TASK: Lines from the one containing "разгерметизации." to the end of the data below are to be restated exactly, with both ends included and nothing else.

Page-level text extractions
—————
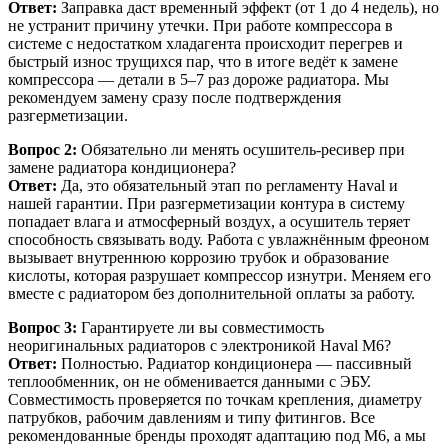
Ответ:
Заправка даст временный эффект (от 1 до 4 недель), но
не устранит причину утечки. При работе компрессора в
системе с недостатком хладагента происходит перегрев и
быстрый износ трущихся пар, что в итоге ведёт к замене
компрессора — детали в 5–7 раз дороже радиатора. Мы
рекомендуем замену сразу после подтверждения
разгерметизации.
Вопрос 2:
Обязательно ли менять осушитель-ресивер при
замене радиатора кондиционера?
Ответ:
Да, это обязательный этап по регламенту Haval и
нашей гарантии. При разгерметизации контура в систему
попадает влага и атмосферный воздух, а осушитель теряет
способность связывать воду. Работа с увлажнённым фреоном
вызывает внутреннюю коррозию трубок и образование
кислоты, которая разрушает компрессор изнутри. Меняем его
вместе с радиатором без дополнительной оплаты за работу.
Вопрос 3:
Гарантируете ли вы совместимость
неоригинальных радиаторов с электроникой Haval M6?
Ответ:
Полностью. Радиатор кондиционера — пассивный
теплообменник, он не обменивается данными с ЭБУ.
Совместимость проверяется по точкам крепления, диаметру
патрубков, рабочим давлениям и типу фитингов. Все
рекомендованные бренды проходят адаптацию под M6, а мы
—————
OUTPUT OF THE TASK:
разгерметизации.
Вопрос 2:
Обязательно ли менять осушитель-ресивер при
замене радиатора кондиционера?
Ответ:
Да, это обязательный этап по регламенту Haval и
нашей гарантии. При разгерметизации контура в систему
попадает влага и атмосферный воздух, а осушитель теряет
способность связывать воду. Работа с увлажнённым фреоном
вызывает внутреннюю коррозию трубок и образование
кислоты, которая разрушает компрессор изнутри. Меняем его
вместе с радиатором без дополнительной оплаты за работу.
Вопрос 3:
Гарантируете ли вы совместимость
неоригинальных радиаторов с электроникой Haval M6?
Ответ:
Полностью. Радиатор кондиционера — пассивный
теплообменник, он не обменивается данными с ЭБУ.
Совместимость проверяется по точкам крепления, диаметру
патрубков, рабочим давлениям и типу фитингов. Все
рекомендованные бренды проходят адаптацию под M6, а мы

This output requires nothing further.